Running TIBCO Enterprise Administrator Agent Library in the Servlet mode

TIBCO Enterprise Administrator provides an abstract servlet that needs be subclassed to register object instances.

Procedure

  1. Extend the abstract servlet of TIBCO Enterprise Administrator to define the object that needs to be registered.

    The following example code defines only one object to register in the server.

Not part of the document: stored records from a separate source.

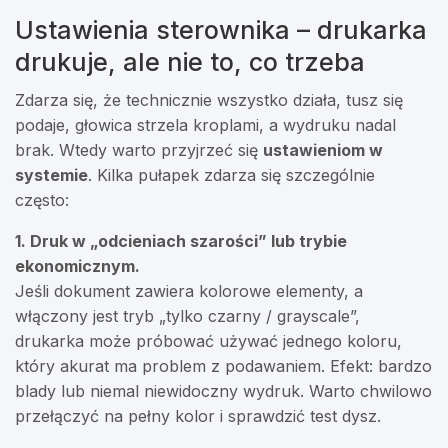
Ustawienia sterownika – drukarka
drukuje, ale nie to, co trzeba
Zdarza się, że technicznie wszystko działa, tusz się
podaje, głowica strzela kroplami, a wydruku nadal
brak. Wtedy warto przyjrzeć się
ustawieniom w
systemie
. Kilka pułapek zdarza się szczególnie
często:
1. Druk w „odcieniach szarości” lub trybie
ekonomicznym.
Jeśli dokument zawiera kolorowe elementy, a
włączony jest tryb „tylko czarny / grayscale”,
drukarka może próbować używać jednego koloru,
który akurat ma problem z podawaniem. Efekt: bardzo
blady lub niemal niewidoczny wydruk. Warto chwilowo
przełączyć na pełny kolor i sprawdzić test dysz.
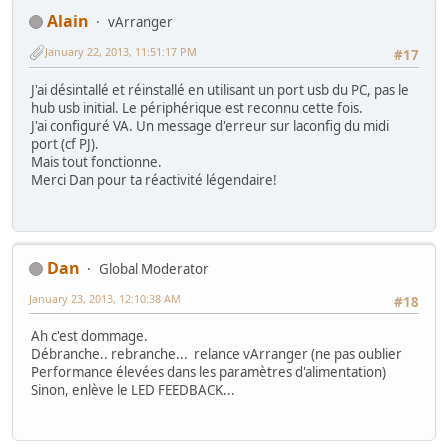
Alain
vArranger
January 22, 2013, 11:51:17 PM
#17
J'ai désintallé et réinstallé en utilisant un port usb du PC, pas le
hub usb initial. Le périphérique est reconnu cette fois.
J'ai configuré VA. Un message d'erreur sur laconfig du midi
port (cf PJ).
Mais tout fonctionne.
Merci Dan pour ta réactivité légendaire!
Dan
Global Moderator
January 23, 2013, 12:10:38 AM
#18
Ah c'est dommage.
Débranche.. rebranche... relance vArranger (ne pas oublier
Performance élevées dans les paramètres d'alimentation)
Sinon, enlève le LED FEEDBACK...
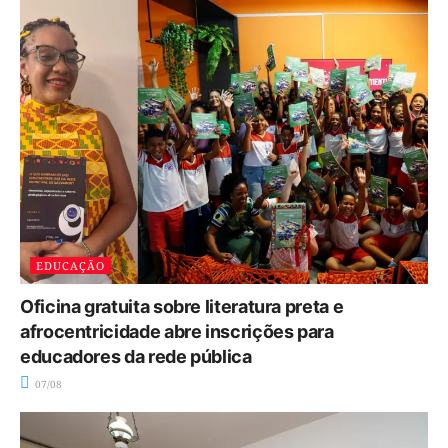
EDUCAÇÃO
Oficina gratuita sobre literatura preta e
afrocentricidade abre inscrições para
educadores da rede pública
07/08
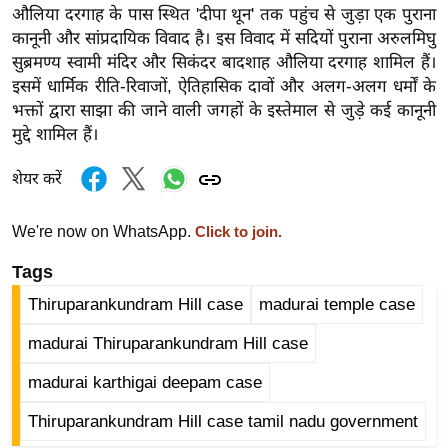
ड
औलिया दरगाह के पास स्थित 'दीपा थून' तक पहुंच से जुड़ा एक पुराना
हॉ
कानूनी और सांप्रदायिक विवाद है। इस विवाद में सदियों पुराना अरुलमिघु
ली
सुब्रमण्य स्वामी मंदिर और सिकंदर बादशाह औलिया दरगाह शामिल हैं।
वु
इसमें धार्मिक रीति-रिवाजों, ऐतिहासिक दावों और अलग-अलग धर्मों के
ड
भक्तों द्वारा साझा की जाने वाली जगहों के इस्तेमाल से जुड़े कई कानूनी
मुद्दे शामिल हैं।
फि
ल्म
शेयर करें
स
मी
We're now on WhatsApp.
Click to join.
क्षा
Tags
B
r
Thiruparankundram Hill case
madurai temple case
e
madurai Thiruparankundram Hill case
a
k
madurai karthigai deepam case
i
Thiruparankundram Hill case tamil nadu government
n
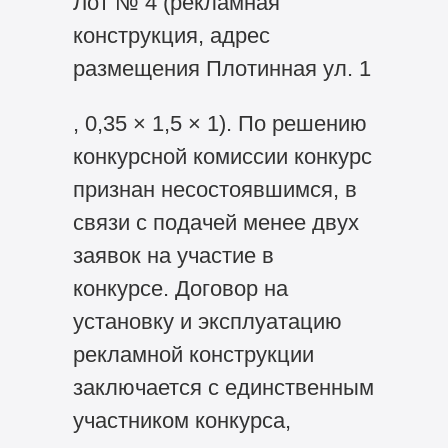
Лот № 4 (рекламная
конструкция, адрес
размещения Плотинная ул. 1
, 0,35 × 1,5 × 1). По решению
конкурсной комиссии конкурс
признан несостоявшимся, в
связи с подачей менее двух
заявок на участие в
конкурсе. Договор на
установку и эксплуатацию
рекламной конструкции
заключается с единственным
участником конкурса,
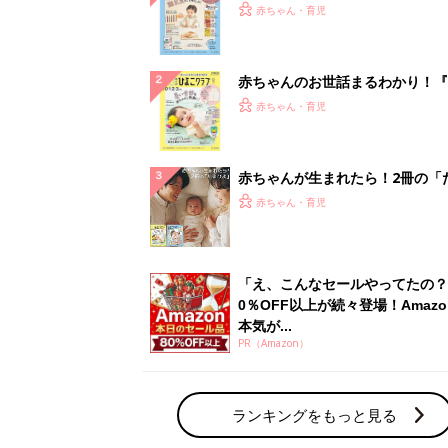
『ひよこクラブ 秋号』 4カ月～
赤ちゃん・育児
になるまで、育児に役立つ情報が
ぱい！
赤ちゃんのお世話まるわかり！『
てのひよこクラブ 夏号』〈巻頭
赤ちゃん・育児
集〉初めての授乳がうまくいく！
っぱい・ミルクの基本と夏のトラ
解決テク
赤ちゃんが生まれたら！2冊の「
ひよ」
赤ちゃん・育児
「え、こんなセールやってたの？
0％OFF以上が続々登場！Amazo
本気が...
PR（Amazon）
ランキングをもっと見る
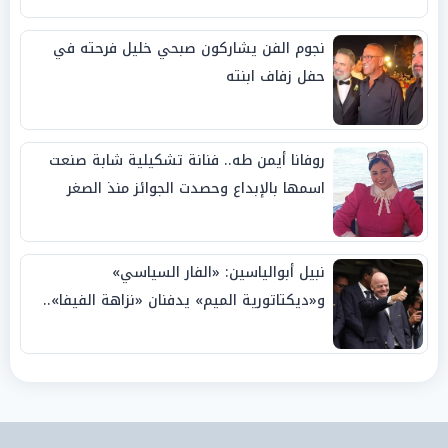
نجوم الفن يشاركون صبحي خليل فرحته في
حفل زفاف ابنته
روفانا أيمن طه.. فنانة تشكيلية شابة صنعت
اسمها بالإبداع وحصدت الجوائز منذ الصغر
نبيل أبوالياسين: «الفار السياسي»
و«ديكتاتورية الميم» يدفنان «نزاهة الفيفا»..
وإقالة «إنفانتينو» باتت حتمية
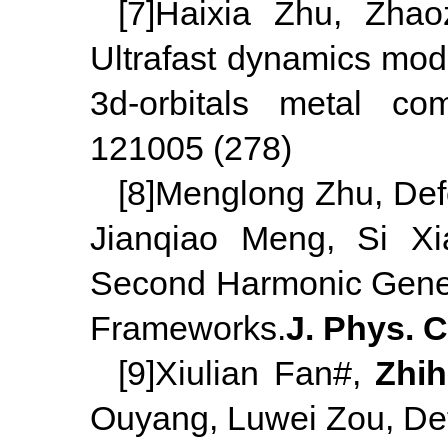
[7]Haixia Zhu, Zha
Ultrafast dynamics modu
3d-orbitals metal com
121005 (278)
[8]Menglong Zhu, Def
Jianqiao Meng, Si X
Second Harmonic Gener
Frameworks.
J. Phys. 
[9]Xiulian Fan#,
Zhi
Ouyang, Luwei Zou, De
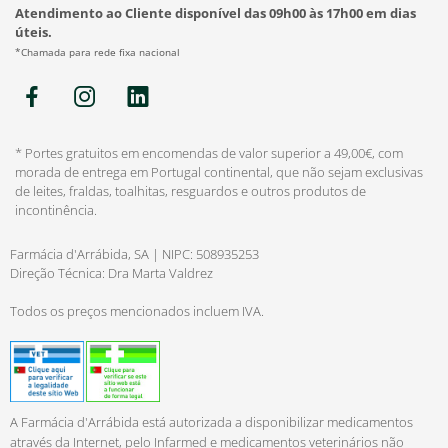
Atendimento ao Cliente disponível das 09h00 às 17h00 em dias
úteis.
*Chamada para rede fixa nacional
* Portes gratuitos em encomendas de valor superior a 49,00€, com
morada de entrega em Portugal continental, que não sejam exclusivas
de leites, fraldas, toalhitas, resguardos e outros produtos de
incontinência.
Farmácia d'Arrábida, SA | NIPC: 508935253
Direção Técnica: Dra Marta Valdrez
Todos os preços mencionados incluem IVA.
A Farmácia d'Arrábida está autorizada a disponibilizar medicamentos
através da Internet, pelo Infarmed e medicamentos veterinários não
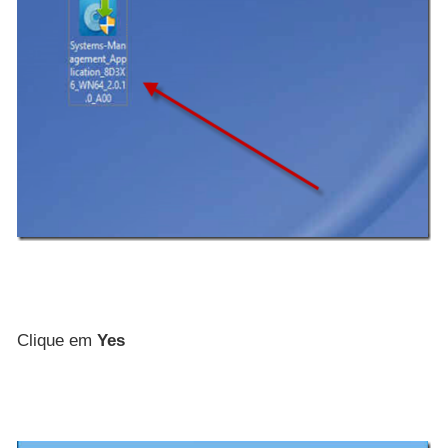
Clique em
Yes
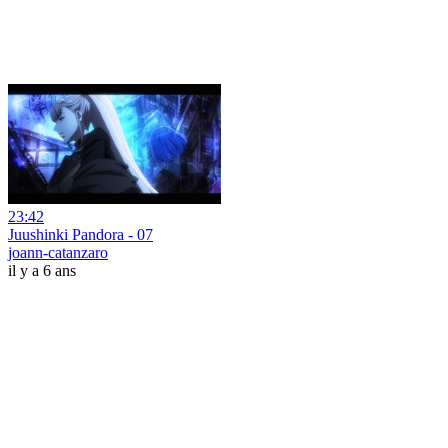
23:42
Juushinki Pandora - 07
joann-catanzaro
il y a 6 ans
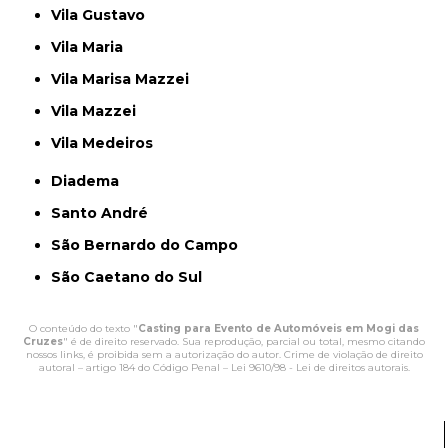
Vila Gustavo
Vila Maria
Vila Marisa Mazzei
Vila Mazzei
Vila Medeiros
Diadema
Santo André
São Bernardo do Campo
São Caetano do Sul
O conteúdo do texto "
Casting para Evento de Automóveis em Mogi das
Cruzes
" é de direito reservado. Sua reprodução, parcial ou total, mesmo citando
nossos links, é proibida sem a autorização do autor. Crime de violação de direito
autoral – artigo 184 do Código Penal –
Lei 9610/98 - Lei de direitos autorais
.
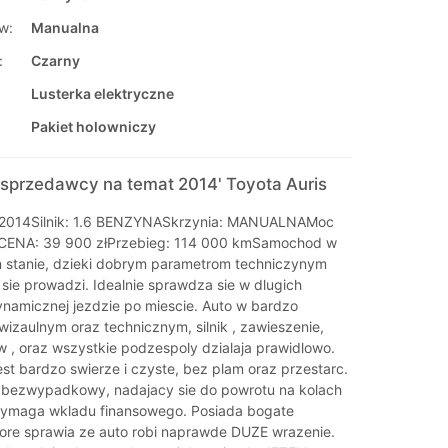
w:
Manualna
:
Czarny
Lusterka elektryczne
Pakiet holowniczy
sprzedawcy na temat 2014' Toyota Auris
: 2014Silnik: 1.6 BENZYNASkrzynia: MANUALNAMoc
KMCENA: 39 900 złPrzebieg: 114 000 kmSamochod w
 stanie, dzieki dobrym parametrom techniczynym
sie prowadzi. Idealnie sprawdza sie w dlugich
ynamicznej jezdzie po miescie. Auto w bardzo
wizaulnym oraz technicznym, silnik , zawieszenie,
w , oraz wszystkie podzespoly dzialaja prawidlowo.
st bardzo swierze i czyste, bez plam oraz przestarc.
 bezwypadkowy, nadajacy sie do powrotu na kolach
wymaga wkladu finansowego. Posiada bogate
re sprawia ze auto robi naprawde DUZE wrazenie.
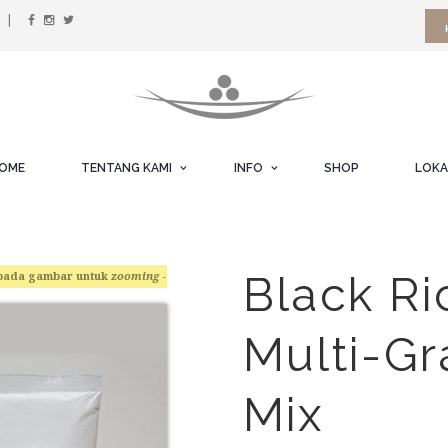
OME
TENTANG KAMI
INFO
SHOP
LOKA
Black Ri
pada gambar untuk
zooming
-
Multi-Gr
Mix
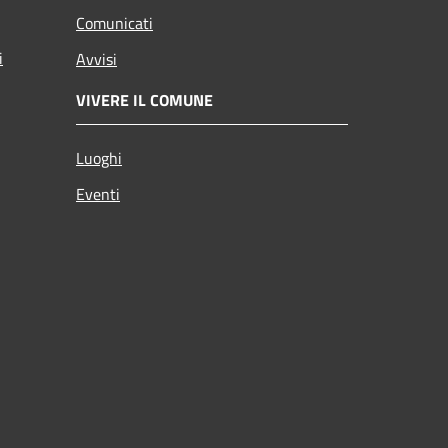
Comunicati
i
Avvisi
VIVERE IL COMUNE
Luoghi
Eventi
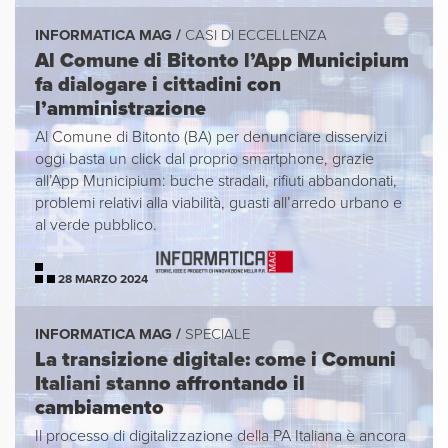
INFORMATICA MAG /
CASI DI ECCELLENZA
Al Comune di Bitonto l’App Municipium
fa dialogare i cittadini con
l’amministrazione
Al Comune di Bitonto (BA) per denunciare disservizi
oggi basta un click dal proprio smartphone, grazie
all’App Municipium: buche stradali, rifiuti abbandonati,
problemi relativi alla viabilità, guasti all’arredo urbano e
al verde pubblico.
28 MARZO 2024
INFORMATICA MAG /
SPECIALE
La transizione digitale: come i Comuni
Italiani stanno affrontando il
cambiamento
Il processo di digitalizzazione della PA Italiana è ancora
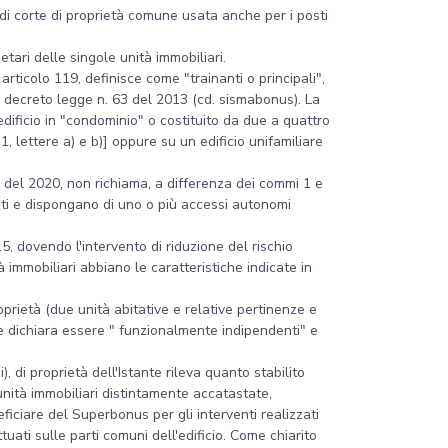
 di corte di proprietà comune usata anche per i posti
ietari delle singole unità immobiliari.
articolo 119, definisce come "trainanti o principali",
 del decreto legge n. 63 del 2013 (cd. sismabonus). La
edificio in "condominio" o costituito da due a quattro
, lettere a) e b)] oppure su un edificio unifamiliare
4 del 2020, non richiama, a differenza dei commi 1 e
ndenti e dispongano di uno o più accessi autonomi
, dovendo l'intervento di riduzione del rischio
 immobiliari abbiano le caratteristiche indicate in
roprietà (due unità abitative e relative pertinenze e
che dichiara essere " funzionalmente indipendenti" e
 di proprietà dell'Istante rileva quanto stabilito
nità immobiliari distintamente accatastate,
ficiare del Superbonus per gli interventi realizzati
uati sulle parti comuni dell'edificio. Come chiarito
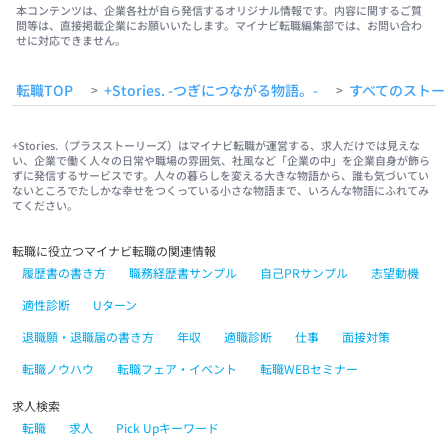
本コンテンツは、企業各社が自ら発信するオリジナル情報です。内容に関するご質
問等は、直接掲載企業にお願いいたします。マイナビ転職編集部では、お問い合わ
せに対応できません。
転職TOP
+Stories. -つぎにつながる物語。-
すべてのストー
>
>
+Stories.（プラスストーリーズ）はマイナビ転職が運営する、求人だけでは見えな
い、企業で働く人々の日常や職場の雰囲気、社風など「企業の中」を企業自身が飾ら
ずに発信するサービスです。人々の暮らしを変える大きな物語から、誰も気づいてい
ないところでたしかな幸せをつくっている小さな物語まで、いろんな物語にふれてみ
てください。
転職に役立つマイナビ転職の関連情報
履歴書の書き方
職務経歴書サンプル
自己PRサンプル
志望動機
適性診断
Uターン
退職願・退職届の書き方
年収
適職診断
仕事
面接対策
転職ノウハウ
転職フェア・イベント
転職WEBセミナー
求人検索
転職
求人
Pick Upキーワード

    public class HelloWorldServlet extends TeaAgentServlet {
    
        /*
         * (non-Javadoc)
         *
         * @see com.tibco.tea.agent.server.TeaAgentServlet#getObjectInstances()
         */
        @Override
        protected Object[] getObjectInstances() throws ServletException {
            return new Object[]{new HelloWorldAgent()};
        }
    }
  2. Configure the servlet with proper parameters using web.xml. Map the agent servlet to /* as further dispatches are done by the servlet.
    <web-app xmlns="http://java.sun.com/xml/ns/j2ee" version="2.4">
    
        <display-name>HelloWorld Agent</display-name>
    
        <servlet>
            <servlet-name>HelloWorldAgent</servlet-name>
            <servlet-class>HelloWorldServlet</servlet-class>
            <init-param>
                <param-name>name</param-name>
                <param-value>HelloWorldAgent</param-value>
            </init-param>
            <init-param>
                <param-name>version</param-name>
                <param-value>1.1</param-value>
            </init-param>
            <init-param>
                <param-name>agent-info</param-name>
                <param-value>HelloWorld Agent</param-value>
            </init-param>
        </servlet>
    
        <servlet-mapping>
            <servlet-name>HelloWorldAgent</servlet-name>
            <url-pattern>/*</url-pattern>
        </servlet-mapping>
    
    </web-app>     
    
  3. Deploy the servlet using the standard servlet container mechanisms. To verify, you can start an embedded Jetty server, with the programmatically deployed servlet. For a standalone agent process, configuration through the server mode is a better approach.
    public static void main(final String[] args) throws Exception {
    							
        Server server = new Server(1234);
        ServletContextHandler servletContextHandler = new ServletContextHandler(server, "/helloworldagent", false, false);
    
        ServletHolder servletHolder = servletContextHandler.addServlet(HelloWorldServlet.class, "/*");
        servletHolder.setInitParameter("name", "HelloWorldAgent");
        servletHolder.setInitParameter("version", "1.1");
        servletHolder.setInitParameter("agent-info", "HelloWorld Agent");
        server.start();
    
        server.join();
    }
    Note: It is recommended that you do not set the load-on-startup flag to false otherwise the servlet is not loaded on startup.